From across the sea came the sound of thunder.
'Don't do it," said the Doctor. But too late. The reptile was suddenly flushed with hot blood. Hair sprouted over
its body, it got
off its belly and surged up the beach, getting smaller all the time.
By the time the Doctor caught up with it, the mammal was five centimetres long and cowering behind a shell.
From the forest
ahead came the crash and roar of gigantic lizards.
The Doctor hunkered down and stared at the rodent. Its small eyes gazed over the half of the beach that
remained. The Doctor
felt that it should at least look terrified but it didn't. It looked expectant.
There was a sudden scream in the stratosphere and the earth bucked under their feet. 'Did that sound like a
ship full of
Cybermen to you?' asked the Doctor. The sky went black with dust, the temperature dropped, the forest
echoed with the
meaty thump of collapsing species. 'I was there, you know,' said the Doctor. 'I lost a good friend. Not that you
care.'
The dust cleared from the sky. The sun came out. The forest was silent. The rodent ran for the treeline. The
wind blew in from
the sea, bringing the smell of salt; from the horizon dark clouds raced towards the shore. When the Doctor
looked back the
animal was walking upright, flexing its new hands. As he watched the biped shed her fur. Breasts sprouted,
the cranium
ballooned backwards, the forehead lifted. Intelligence flared in brown eyes, the co-ordinated digits of her right
hand picked up a
stick and she looked around for something to hit with it.

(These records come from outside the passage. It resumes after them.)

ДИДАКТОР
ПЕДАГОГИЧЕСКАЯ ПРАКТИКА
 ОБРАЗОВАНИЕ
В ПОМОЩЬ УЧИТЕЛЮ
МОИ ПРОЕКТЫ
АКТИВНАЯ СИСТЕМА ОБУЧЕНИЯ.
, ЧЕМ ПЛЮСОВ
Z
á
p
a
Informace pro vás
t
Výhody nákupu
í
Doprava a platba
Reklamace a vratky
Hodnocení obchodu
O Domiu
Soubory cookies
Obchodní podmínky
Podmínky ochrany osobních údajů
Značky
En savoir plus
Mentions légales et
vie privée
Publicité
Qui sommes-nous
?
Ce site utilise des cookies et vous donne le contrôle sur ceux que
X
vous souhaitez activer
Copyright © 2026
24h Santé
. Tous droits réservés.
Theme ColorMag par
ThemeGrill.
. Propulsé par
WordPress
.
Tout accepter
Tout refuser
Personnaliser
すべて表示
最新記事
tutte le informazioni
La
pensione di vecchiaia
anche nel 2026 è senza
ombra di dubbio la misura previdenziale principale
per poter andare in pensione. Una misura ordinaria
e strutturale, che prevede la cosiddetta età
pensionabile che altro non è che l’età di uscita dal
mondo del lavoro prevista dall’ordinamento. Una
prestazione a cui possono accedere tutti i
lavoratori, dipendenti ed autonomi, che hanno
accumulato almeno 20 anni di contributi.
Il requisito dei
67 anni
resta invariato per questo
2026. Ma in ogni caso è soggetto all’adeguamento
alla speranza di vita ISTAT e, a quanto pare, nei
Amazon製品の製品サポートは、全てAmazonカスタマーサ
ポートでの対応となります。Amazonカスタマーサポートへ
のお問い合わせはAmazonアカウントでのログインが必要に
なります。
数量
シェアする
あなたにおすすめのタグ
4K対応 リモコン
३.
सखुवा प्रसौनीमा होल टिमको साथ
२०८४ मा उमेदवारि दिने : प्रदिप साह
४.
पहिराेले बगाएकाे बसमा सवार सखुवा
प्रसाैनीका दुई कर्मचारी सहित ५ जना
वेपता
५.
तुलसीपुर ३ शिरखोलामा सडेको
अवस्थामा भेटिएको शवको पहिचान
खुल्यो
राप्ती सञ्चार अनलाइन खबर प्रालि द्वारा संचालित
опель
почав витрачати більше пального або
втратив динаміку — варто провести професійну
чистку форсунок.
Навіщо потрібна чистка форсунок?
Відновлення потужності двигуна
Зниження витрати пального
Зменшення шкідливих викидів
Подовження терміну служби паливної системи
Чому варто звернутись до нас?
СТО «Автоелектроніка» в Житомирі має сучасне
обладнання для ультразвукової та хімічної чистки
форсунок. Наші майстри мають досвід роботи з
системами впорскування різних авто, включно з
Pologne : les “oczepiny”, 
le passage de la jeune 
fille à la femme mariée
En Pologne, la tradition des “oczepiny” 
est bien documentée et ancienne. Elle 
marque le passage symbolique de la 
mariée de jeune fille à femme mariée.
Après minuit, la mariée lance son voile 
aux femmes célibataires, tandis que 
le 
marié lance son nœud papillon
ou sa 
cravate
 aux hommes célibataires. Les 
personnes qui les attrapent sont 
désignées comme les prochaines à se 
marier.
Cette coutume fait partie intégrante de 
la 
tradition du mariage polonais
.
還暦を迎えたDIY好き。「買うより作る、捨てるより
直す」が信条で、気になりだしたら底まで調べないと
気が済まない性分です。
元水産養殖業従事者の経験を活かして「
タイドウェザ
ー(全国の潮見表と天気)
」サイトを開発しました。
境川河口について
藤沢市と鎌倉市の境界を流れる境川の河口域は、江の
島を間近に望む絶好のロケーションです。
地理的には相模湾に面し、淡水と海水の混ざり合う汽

The storm struck the beach.
The Doctor struggled through the rain and stepped in front of the human, blocking her path. 'Don't do it!' he
shouted over the
wind. But her eyes were full of fire and dangerous ideas. She raised the stick which became a club, a sword,
a gun, a hydrogen
bomb. Lightning fused the sand around them.
'Please,' said the Doctor.
The stick came down on his face.
PART ONE
'Are you sure,' asked his companion, 'that this is the nineteen-eighties?'
The Doctor looked around. 'Which nineteen-eighties did you have in mind?'
Conversations that never happened.
1: Oncoming Trains
Olympus Mons West
Credit Card took the call from Central but he had to shout to make himself heard. Dogface was arguing over a
game of
Damage with Old Sam. Only Dogface was crazy enough to pick a fight with an old veteran like Sam, but
Dogface always said
that even Old Sam got bored with pushing people about. It was good therapy, he said, to stand up to him
from time to time. At
the time the call came in, both were in full flight, Old Sam on his feet with his two-tone dreadlocks flailing
around his head,
Biondie edging towards the door while Lambada surreptitiously cleared any breakables from the table.
Dogface was leaning
comfortably back in his chair, arms across his chest, a big eastwood clamped in his mouth. Old Sam had
cranked up to full
volume, swearing in something that had been an Indo-European language about two hundred years ago.
Credit Card figured
that the military must have augmented his lungs along with the rest of his body.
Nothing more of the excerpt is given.